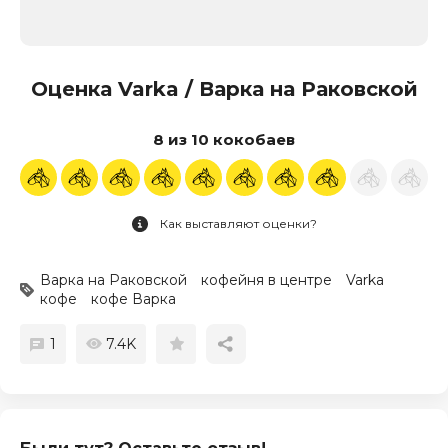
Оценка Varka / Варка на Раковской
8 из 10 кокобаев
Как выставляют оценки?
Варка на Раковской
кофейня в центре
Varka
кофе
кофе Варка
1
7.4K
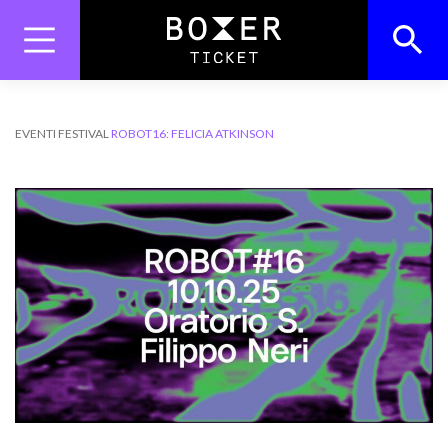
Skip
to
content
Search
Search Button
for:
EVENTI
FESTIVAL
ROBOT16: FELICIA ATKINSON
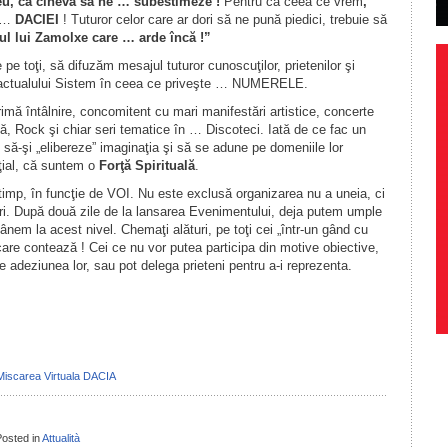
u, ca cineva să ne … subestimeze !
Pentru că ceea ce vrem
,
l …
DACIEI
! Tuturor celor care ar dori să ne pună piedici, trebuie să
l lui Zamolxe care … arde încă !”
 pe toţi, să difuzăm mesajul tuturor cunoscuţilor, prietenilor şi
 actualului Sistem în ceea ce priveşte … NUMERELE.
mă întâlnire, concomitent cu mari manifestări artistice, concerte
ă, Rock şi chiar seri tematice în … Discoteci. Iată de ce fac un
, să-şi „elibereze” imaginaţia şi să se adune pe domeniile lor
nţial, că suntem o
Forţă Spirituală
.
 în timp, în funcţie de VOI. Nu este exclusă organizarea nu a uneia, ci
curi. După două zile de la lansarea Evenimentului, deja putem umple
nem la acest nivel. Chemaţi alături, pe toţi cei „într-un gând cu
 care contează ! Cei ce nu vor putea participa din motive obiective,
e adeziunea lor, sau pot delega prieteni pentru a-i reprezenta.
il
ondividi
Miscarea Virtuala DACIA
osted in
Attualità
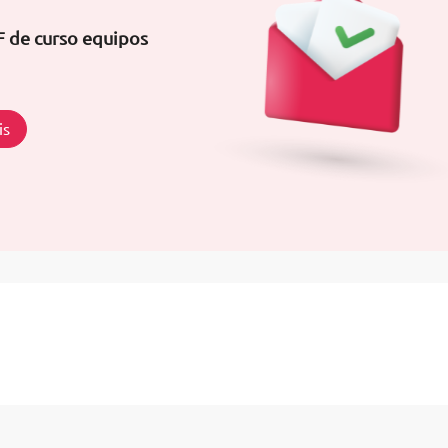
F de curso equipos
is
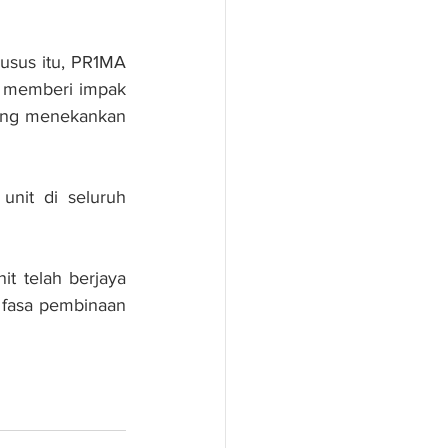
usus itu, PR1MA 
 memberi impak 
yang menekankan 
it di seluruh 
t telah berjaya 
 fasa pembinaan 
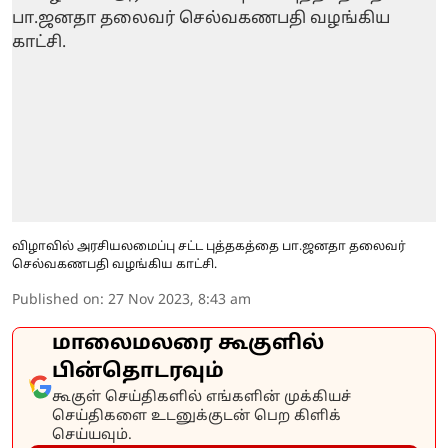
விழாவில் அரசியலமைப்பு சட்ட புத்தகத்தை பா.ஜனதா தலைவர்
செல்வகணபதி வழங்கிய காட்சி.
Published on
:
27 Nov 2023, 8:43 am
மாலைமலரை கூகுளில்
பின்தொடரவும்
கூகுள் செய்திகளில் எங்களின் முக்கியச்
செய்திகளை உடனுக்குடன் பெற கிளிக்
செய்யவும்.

--*--

— WORK TASK —
What is needed is a word-for-word copy of the lines from the start of the data to the line with "ă, Rock şi chiar", inclusive, with no pictures in it.

— ANSWER SPACE —
Оценка Varka / Варка на Раковской
8 из 10 кокобаев
Как выставляют оценки?
Варка на Раковской
кофейня в центре
Varka
кофе
кофе Варка
1
7.4K
Skip
to
content
Search
Search Button
for:
EVENTI
FESTIVAL
ROBOT16: FELICIA ATKINSON
u, ca cineva să ne … subestimeze !
Pentru că ceea ce vrem
,
l …
DACIEI
! Tuturor celor care ar dori să ne pună piedici, trebuie să
l lui Zamolxe care … arde încă !”
 pe toţi, să difuzăm mesajul tuturor cunoscuţilor, prietenilor şi
 actualului Sistem în ceea ce priveşte … NUMERELE.
mă întâlnire, concomitent cu mari manifestări artistice, concerte
ă, Rock şi chiar seri tematice în … Discoteci. Iată de ce fac un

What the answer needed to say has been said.